While most media attention was focused elsewhere, Republicans in the House of Representatives pushed through a bill authored by Congressman Goodlatte that makes it harder for ordinary consumers to join class-action lawsuits.
David Lazarus, consumer affairs reporter for The Los Angeles Times, spoke with Goodlatte (something relatively few of the congressman’s Sixth District constituents have been able to do):
“Frivolous lawsuits have no place in our legal system, and the true victims of frivolous lawsuits are often small businesses and individuals who cannot afford to fight these claims,” he said.
Apparently this is an extremely urgent issue because Goodlatte introduced his bill only a month ago. It was approved by his committee’s Republican majority less than a week later without any public hearings or debate.
“The legislation … addresses the abuses within our civil justice system, helps ensure that baseless lawsuits are quickly dispensed with and improves protections for deserving victims so the doors to justice remain open for parties with legitimate claims,” Goodlatte said.
What it really does is impose strict new rules on class actions that make them a lot harder to get off the ground.
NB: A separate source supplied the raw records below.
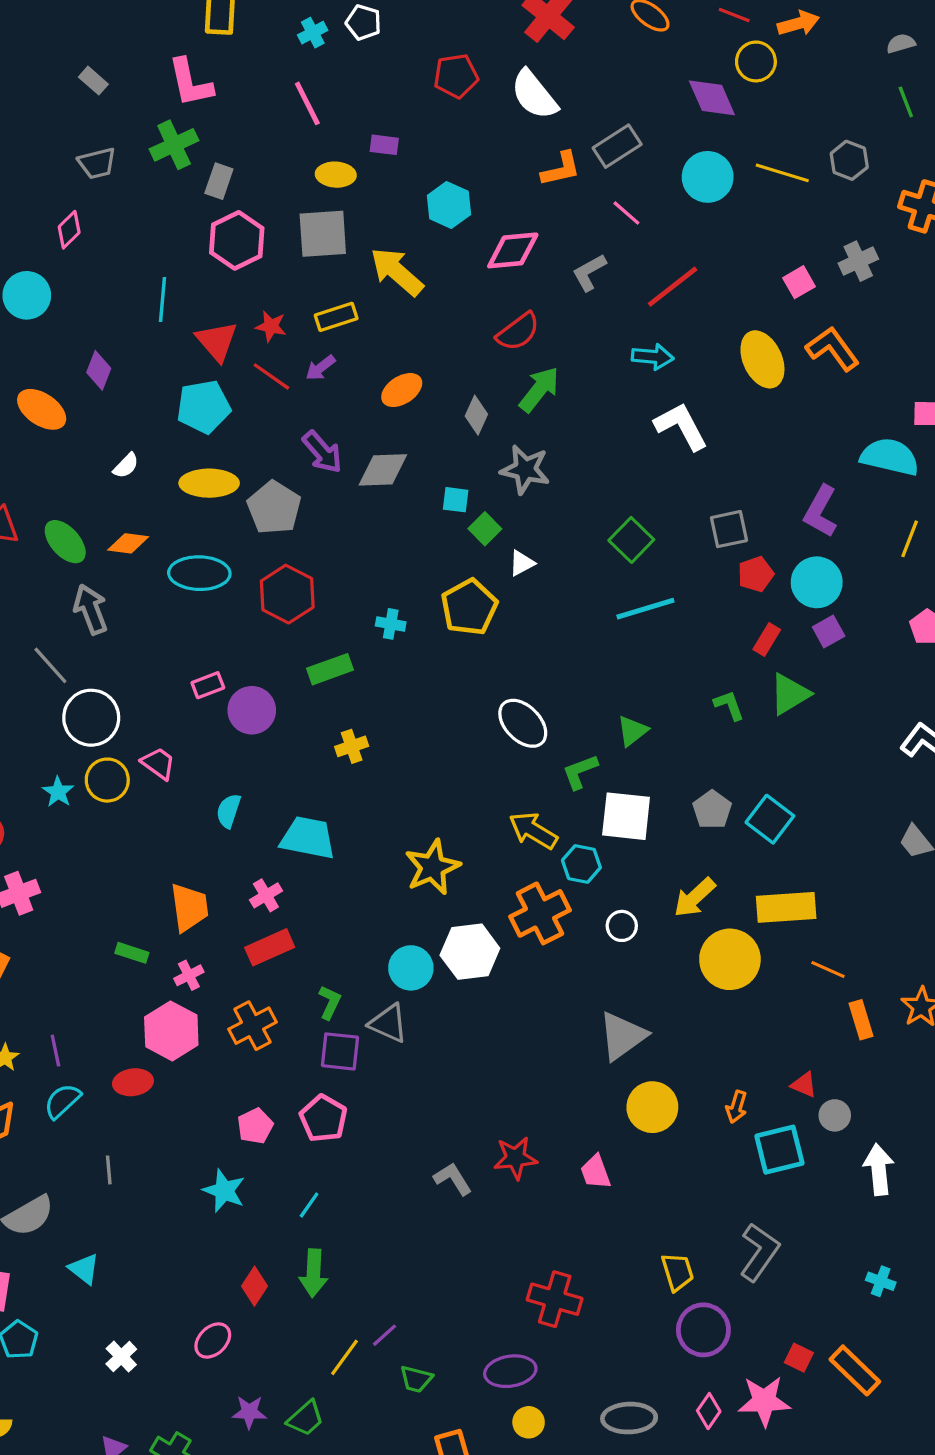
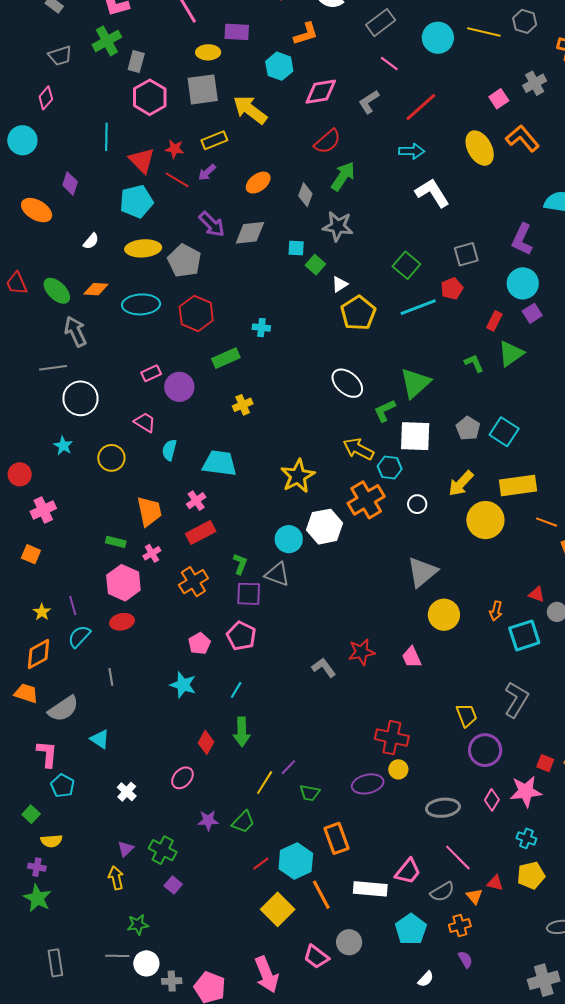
purple rectangle: (384, 145) -> (237, 32), size x1.4
orange L-shape: (561, 169) -> (306, 34), moved
red pentagon: (756, 574) -> (452, 289), moved
yellow pentagon: (469, 607) -> (358, 313), moved
gray line: (50, 665) -> (53, 368), turned -52
green triangle: (632, 731) -> (415, 383), size x1.6
pink trapezoid: (158, 763) -> (145, 422), moved
yellow circle: (107, 780) -> (111, 458), moved
pink hexagon: (171, 1031) -> (123, 583), moved
yellow circle: (529, 1422) -> (398, 769), moved

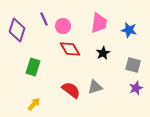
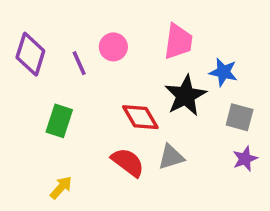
purple line: (44, 19) -> (79, 63), moved
blue star: (129, 30) -> (223, 72), moved
red diamond: (70, 49) -> (140, 117), moved
black star: (103, 53) -> (185, 96), size x1.6

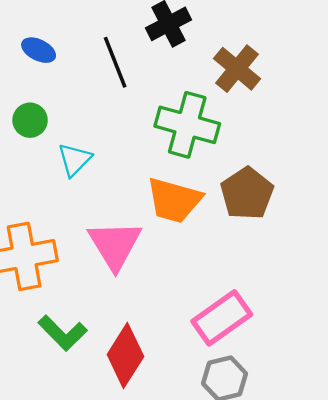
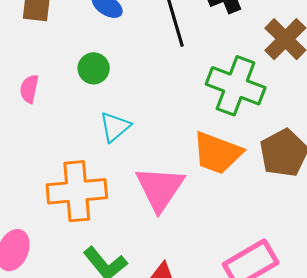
cyan triangle: (75, 160) -> (115, 127), moved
Not surprisingly, the bill is strongly supported by the business-boosting U.S. Chamber of Commerce, which has spent millions lobbying on its behalf.
The legislation’s key provision would allow a class to be certified — that is, to receive court approval for plaintiffs to band together — only if all members “suffered the same type and scope of injury as the named class representative.”
That’s a spectacularly unfair stipulation for a bill claiming to be all about fairness.
Take air bags. Let’s say the originator of a class-action lawsuit was severely injured by an exploding air bag. If Goodlatte’s bill were law, the only people who could join the suit would be people who received similarly extensive harm.
Someone who sustained lesser or different injuries probably wouldn’t qualify for the case.
The shame of it is that Goodlatte’s bill also contains some thoughtful provisions, such as limiting lawyers’ payouts to “a reasonable percentage” of whatever plaintiffs are awarded. Often, attorneys walk off with a big chunk of the cash and leave individual class members with relatively little.
But these worthwhile ideas are far outweighed by the ridiculous “same scope of injury” provision.
Our legal system is far from perfect and, yes, there are abuses of class actions and damages claims. But significantly tilting the playing field in favor of businesses doesn’t improve things.
Consider recent fraud and defective-product scandals involving Wells Fargo, Volkswagen and air bag maker Takata. Consumers and employees responded with class-action lawsuits.
Anyone think those cases are frivolous?